--- To do ---
All entries below must be output word for word, and the pictures left behind.

BEGIN

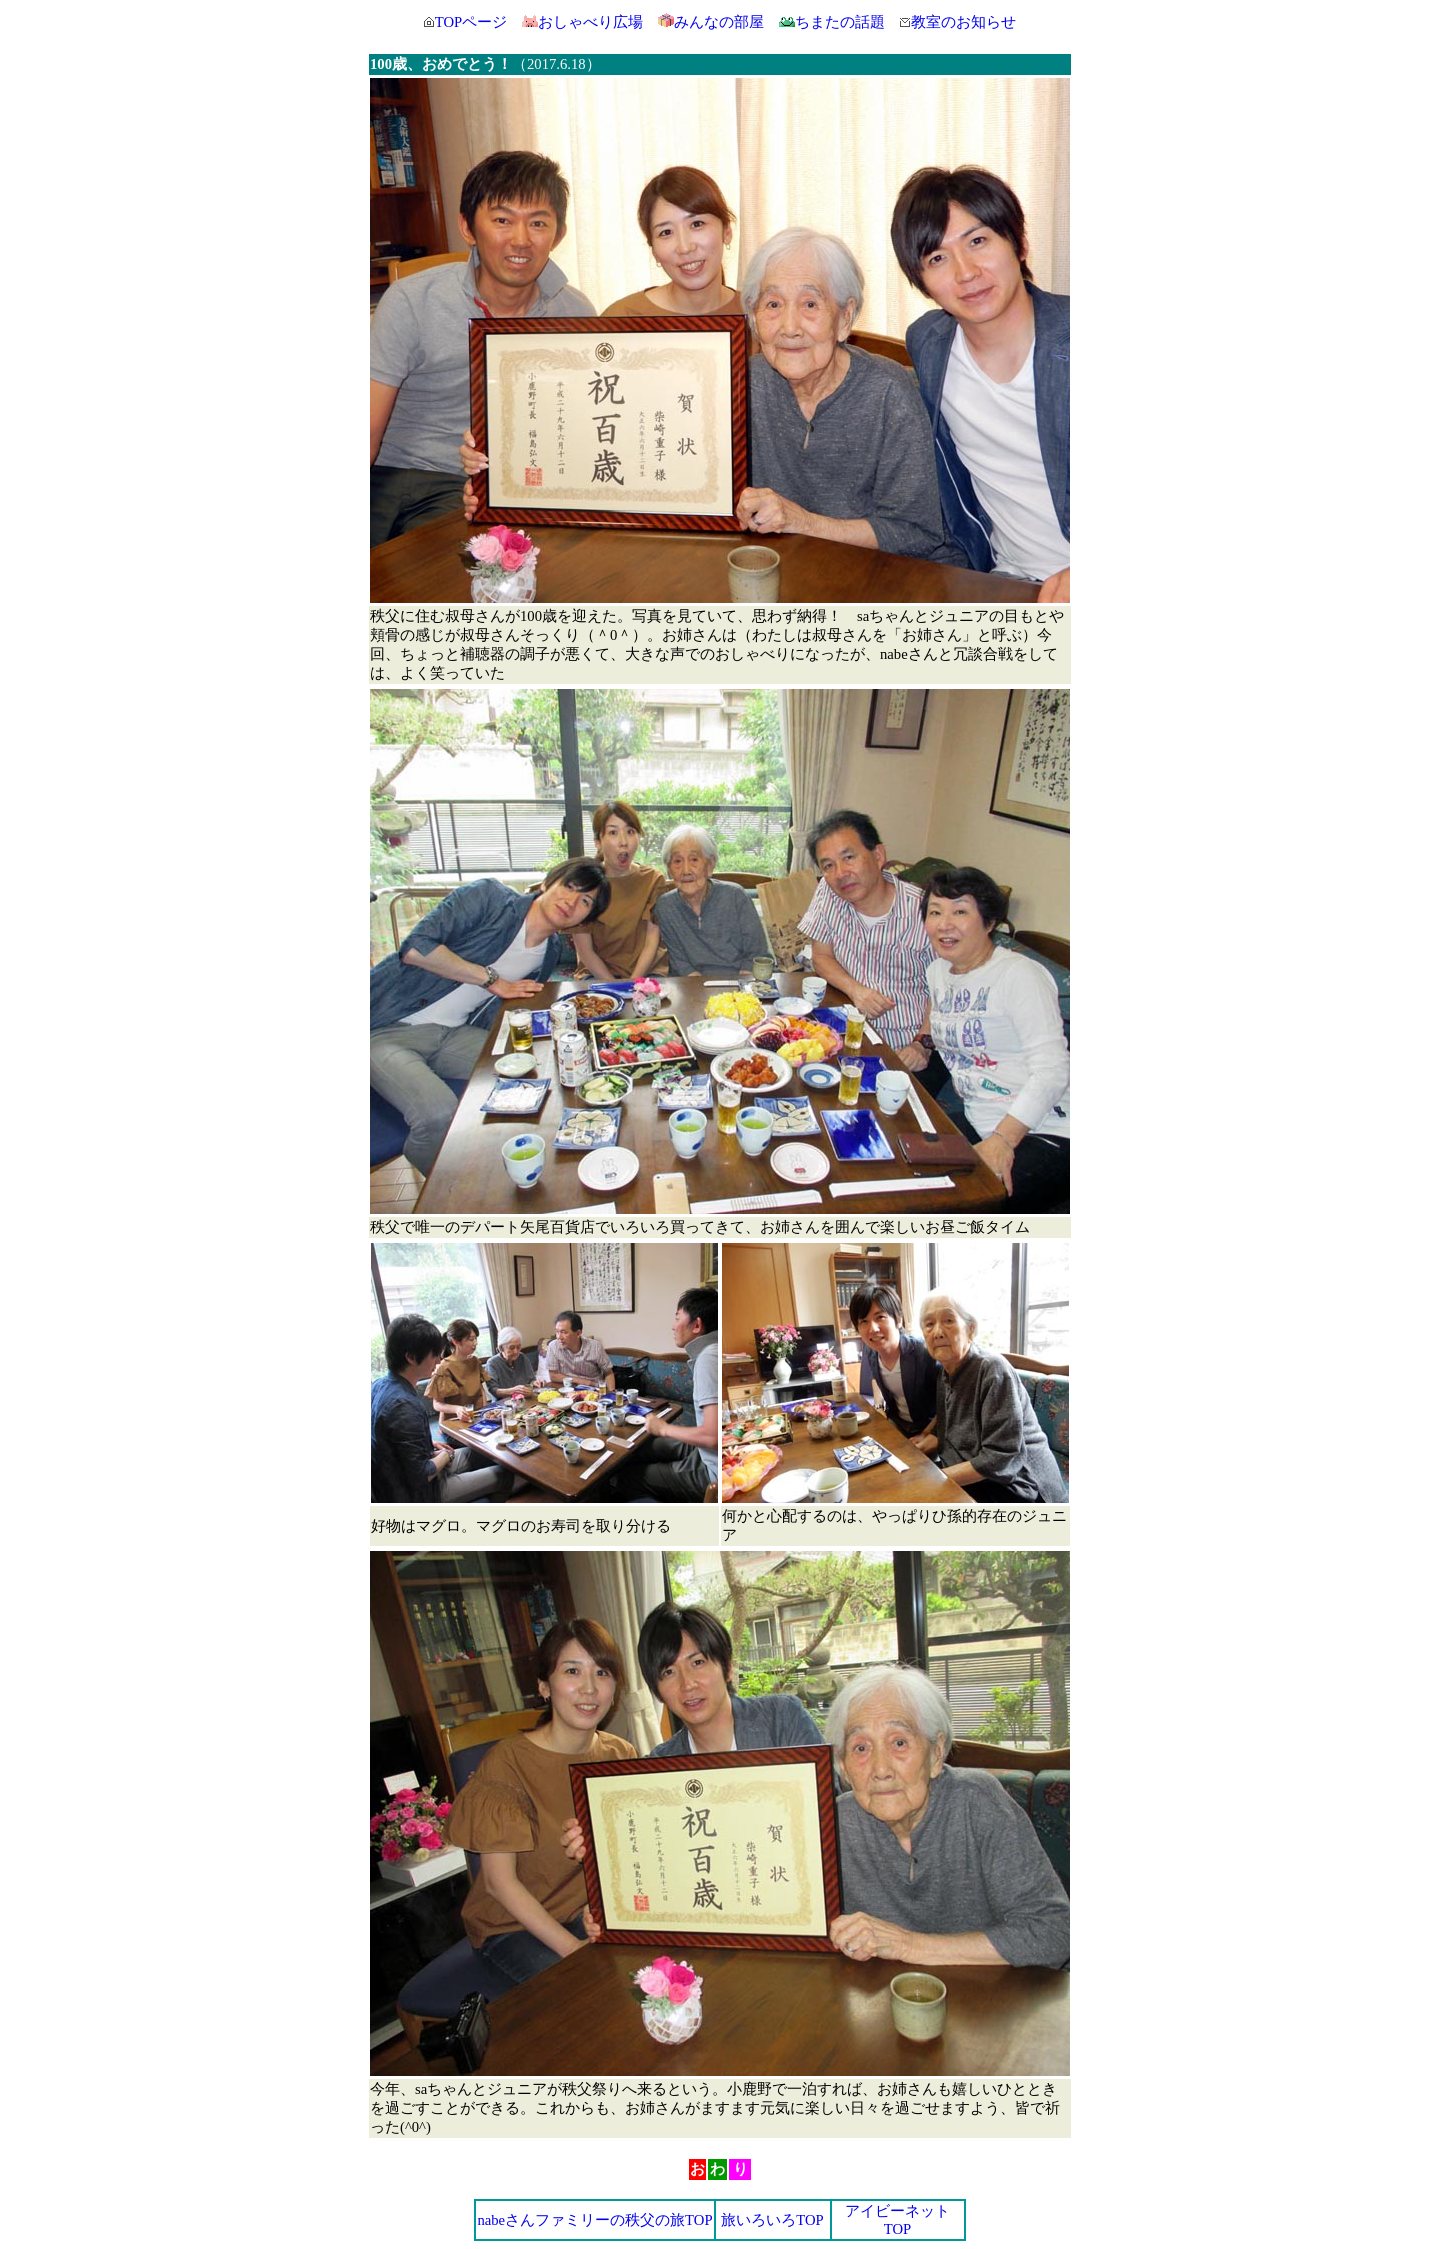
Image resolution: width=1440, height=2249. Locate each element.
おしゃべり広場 (590, 22)
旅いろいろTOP (772, 2220)
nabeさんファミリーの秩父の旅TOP (594, 2220)
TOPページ (471, 22)
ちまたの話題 (832, 22)
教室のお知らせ (958, 22)
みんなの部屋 (719, 22)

END

--- Written reply ---
Image resolution: width=1440, height=2249. Locate each element.
おしゃべり広場 (590, 22)
旅いろいろTOP (772, 2220)
nabeさんファミリーの秩父の旅TOP (594, 2220)
TOPページ (471, 22)
ちまたの話題 (832, 22)
教室のお知らせ (958, 22)
みんなの部屋 (719, 22)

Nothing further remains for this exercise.